* [Exercise details]
Set the data down once more, in full and exactly.

* [Data supplied]

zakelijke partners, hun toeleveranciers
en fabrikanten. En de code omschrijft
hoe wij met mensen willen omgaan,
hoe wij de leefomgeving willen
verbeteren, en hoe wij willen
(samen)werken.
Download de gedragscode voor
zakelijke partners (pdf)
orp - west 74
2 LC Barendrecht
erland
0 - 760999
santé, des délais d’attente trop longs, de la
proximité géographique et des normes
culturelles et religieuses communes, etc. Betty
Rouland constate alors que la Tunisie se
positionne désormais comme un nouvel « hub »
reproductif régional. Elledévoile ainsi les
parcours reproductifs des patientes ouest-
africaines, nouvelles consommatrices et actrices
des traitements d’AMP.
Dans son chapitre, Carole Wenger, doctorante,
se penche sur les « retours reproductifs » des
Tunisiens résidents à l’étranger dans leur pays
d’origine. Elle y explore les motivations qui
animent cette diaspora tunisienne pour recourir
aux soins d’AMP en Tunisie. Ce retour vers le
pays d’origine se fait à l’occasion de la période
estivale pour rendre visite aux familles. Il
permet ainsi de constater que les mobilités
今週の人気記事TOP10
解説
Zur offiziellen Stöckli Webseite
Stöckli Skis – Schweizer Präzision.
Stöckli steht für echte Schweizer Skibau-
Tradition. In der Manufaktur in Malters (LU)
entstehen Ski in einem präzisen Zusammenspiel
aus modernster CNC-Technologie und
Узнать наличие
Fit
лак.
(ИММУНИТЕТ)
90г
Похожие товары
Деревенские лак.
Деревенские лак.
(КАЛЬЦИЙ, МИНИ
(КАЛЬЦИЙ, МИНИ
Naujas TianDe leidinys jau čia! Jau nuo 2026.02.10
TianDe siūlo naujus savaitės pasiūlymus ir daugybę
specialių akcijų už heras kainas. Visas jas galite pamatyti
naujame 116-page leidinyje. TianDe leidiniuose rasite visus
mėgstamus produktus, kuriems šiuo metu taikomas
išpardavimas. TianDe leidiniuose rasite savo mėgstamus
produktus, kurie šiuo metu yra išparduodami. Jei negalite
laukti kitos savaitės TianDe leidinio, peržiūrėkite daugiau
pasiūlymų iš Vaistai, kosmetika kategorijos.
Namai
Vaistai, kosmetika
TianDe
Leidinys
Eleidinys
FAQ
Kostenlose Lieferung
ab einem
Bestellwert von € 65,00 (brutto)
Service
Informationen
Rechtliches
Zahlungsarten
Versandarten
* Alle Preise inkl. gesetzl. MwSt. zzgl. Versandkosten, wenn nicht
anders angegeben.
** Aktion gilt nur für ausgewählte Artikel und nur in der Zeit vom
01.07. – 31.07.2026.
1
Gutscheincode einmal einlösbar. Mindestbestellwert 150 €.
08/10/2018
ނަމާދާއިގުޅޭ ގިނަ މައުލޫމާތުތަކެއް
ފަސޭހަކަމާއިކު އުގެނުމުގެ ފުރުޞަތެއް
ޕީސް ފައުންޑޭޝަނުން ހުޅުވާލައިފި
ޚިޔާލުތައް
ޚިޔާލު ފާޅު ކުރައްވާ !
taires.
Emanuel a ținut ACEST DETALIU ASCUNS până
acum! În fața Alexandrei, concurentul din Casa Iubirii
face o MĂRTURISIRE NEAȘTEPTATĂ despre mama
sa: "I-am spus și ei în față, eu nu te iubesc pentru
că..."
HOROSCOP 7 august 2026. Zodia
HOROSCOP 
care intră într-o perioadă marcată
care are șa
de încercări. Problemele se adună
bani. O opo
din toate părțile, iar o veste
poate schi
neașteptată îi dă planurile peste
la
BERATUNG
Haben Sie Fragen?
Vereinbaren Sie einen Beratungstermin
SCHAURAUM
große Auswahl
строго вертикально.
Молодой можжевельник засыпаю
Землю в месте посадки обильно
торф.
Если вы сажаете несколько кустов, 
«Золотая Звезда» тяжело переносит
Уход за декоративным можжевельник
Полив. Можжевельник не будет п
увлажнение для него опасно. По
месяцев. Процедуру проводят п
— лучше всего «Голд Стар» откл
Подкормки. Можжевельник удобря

* [The completed task]
zakelijke partners, hun toeleveranciers
en fabrikanten. En de code omschrijft
hoe wij met mensen willen omgaan,
hoe wij de leefomgeving willen
verbeteren, en hoe wij willen
(samen)werken.
Download de gedragscode voor
zakelijke partners (pdf)
orp - west 74
2 LC Barendrecht
erland
0 - 760999
santé, des délais d’attente trop longs, de la
proximité géographique et des normes
culturelles et religieuses communes, etc. Betty
Rouland constate alors que la Tunisie se
positionne désormais comme un nouvel « hub »
reproductif régional. Elledévoile ainsi les
parcours reproductifs des patientes ouest-
africaines, nouvelles consommatrices et actrices
des traitements d’AMP.
Dans son chapitre, Carole Wenger, doctorante,
se penche sur les « retours reproductifs » des
Tunisiens résidents à l’étranger dans leur pays
d’origine. Elle y explore les motivations qui
animent cette diaspora tunisienne pour recourir
aux soins d’AMP en Tunisie. Ce retour vers le
pays d’origine se fait à l’occasion de la période
estivale pour rendre visite aux familles. Il
permet ainsi de constater que les mobilités
今週の人気記事TOP10
解説
Zur offiziellen Stöckli Webseite
Stöckli Skis – Schweizer Präzision.
Stöckli steht für echte Schweizer Skibau-
Tradition. In der Manufaktur in Malters (LU)
entstehen Ski in einem präzisen Zusammenspiel
aus modernster CNC-Technologie und
Узнать наличие
Fit
лак.
(ИММУНИТЕТ)
90г
Похожие товары
Деревенские лак.
Деревенские лак.
(КАЛЬЦИЙ, МИНИ
(КАЛЬЦИЙ, МИНИ
Naujas TianDe leidinys jau čia! Jau nuo 2026.02.10
TianDe siūlo naujus savaitės pasiūlymus ir daugybę
specialių akcijų už heras kainas. Visas jas galite pamatyti
naujame 116-page leidinyje. TianDe leidiniuose rasite visus
mėgstamus produktus, kuriems šiuo metu taikomas
išpardavimas. TianDe leidiniuose rasite savo mėgstamus
produktus, kurie šiuo metu yra išparduodami. Jei negalite
laukti kitos savaitės TianDe leidinio, peržiūrėkite daugiau
pasiūlymų iš Vaistai, kosmetika kategorijos.
Namai
Vaistai, kosmetika
TianDe
Leidinys
Eleidinys
FAQ
Kostenlose Lieferung
ab einem
Bestellwert von € 65,00 (brutto)
Service
Informationen
Rechtliches
Zahlungsarten
Versandarten
* Alle Preise inkl. gesetzl. MwSt. zzgl. Versandkosten, wenn nicht
anders angegeben.
** Aktion gilt nur für ausgewählte Artikel und nur in der Zeit vom
01.07. – 31.07.2026.
1
Gutscheincode einmal einlösbar. Mindestbestellwert 150 €.
08/10/2018
ނަމާދާއިގުޅޭ ގިނަ މައުލޫމާތުތަކެއް
ފަސޭހަކަމާއިކު އުގެނުމުގެ ފުރުޞަތެއް
ޕީސް ފައުންޑޭޝަނުން ހުޅުވާލައިފި
ޚިޔާލުތައް
ޚިޔާލު ފާޅު ކުރައްވާ !
taires.
Emanuel a ținut ACEST DETALIU ASCUNS până
acum! În fața Alexandrei, concurentul din Casa Iubirii
face o MĂRTURISIRE NEAȘTEPTATĂ despre mama
sa: "I-am spus și ei în față, eu nu te iubesc pentru
că..."
HOROSCOP 7 august 2026. Zodia
HOROSCOP 
care intră într-o perioadă marcată
care are șa
de încercări. Problemele se adună
bani. O opo
din toate părțile, iar o veste
poate schi
neașteptată îi dă planurile peste
la
BERATUNG
Haben Sie Fragen?
Vereinbaren Sie einen Beratungstermin
SCHAURAUM
große Auswahl
строго вертикально.
Молодой можжевельник засыпаю
Землю в месте посадки обильно
торф.
Если вы сажаете несколько кустов, 
«Золотая Звезда» тяжело переносит
Уход за декоративным можжевельник
Полив. Можжевельник не будет п
увлажнение для него опасно. По
месяцев. Процедуру проводят п
— лучше всего «Голд Стар» откл
Подкормки. Можжевельник удобря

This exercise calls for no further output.